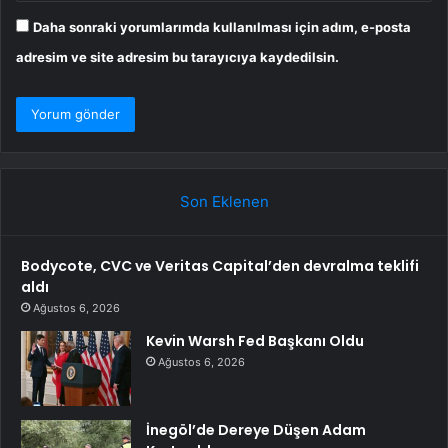
Daha sonraki yorumlarımda kullanılması için adım, e-posta
adresim ve site adresim bu tarayıcıya kaydedilsin.
Son Eklenen
Bodycote, CVC ve Veritas Capital’den devralma teklifi
aldı
Ağustos 6, 2026
Kevin Warsh Fed Başkanı Oldu
Ağustos 6, 2026
İnegöl’de Dereye Düşen Adam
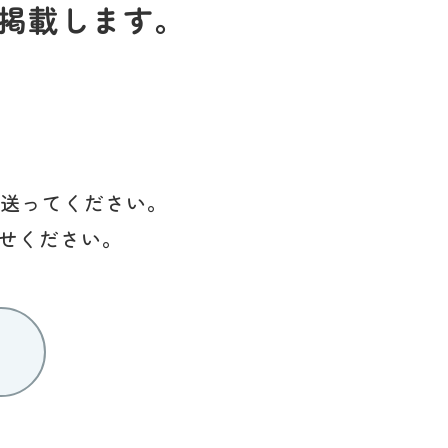
掲載します。
を送ってください。
せください。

WORK TO COMPLETE >>
The records above must be printed exactly, but the pictures they hold should be omitted.

COMPLETED TASK >>
Daha sonraki yorumlarımda kullanılması için adım, e-posta
adresim ve site adresim bu tarayıcıya kaydedilsin.
Son Eklenen
Bodycote, CVC ve Veritas Capital’den devralma teklifi
aldı
Ağustos 6, 2026
Kevin Warsh Fed Başkanı Oldu
Ağustos 6, 2026
İnegöl’de Dereye Düşen Adam
掲載します。
を送ってください。
せください。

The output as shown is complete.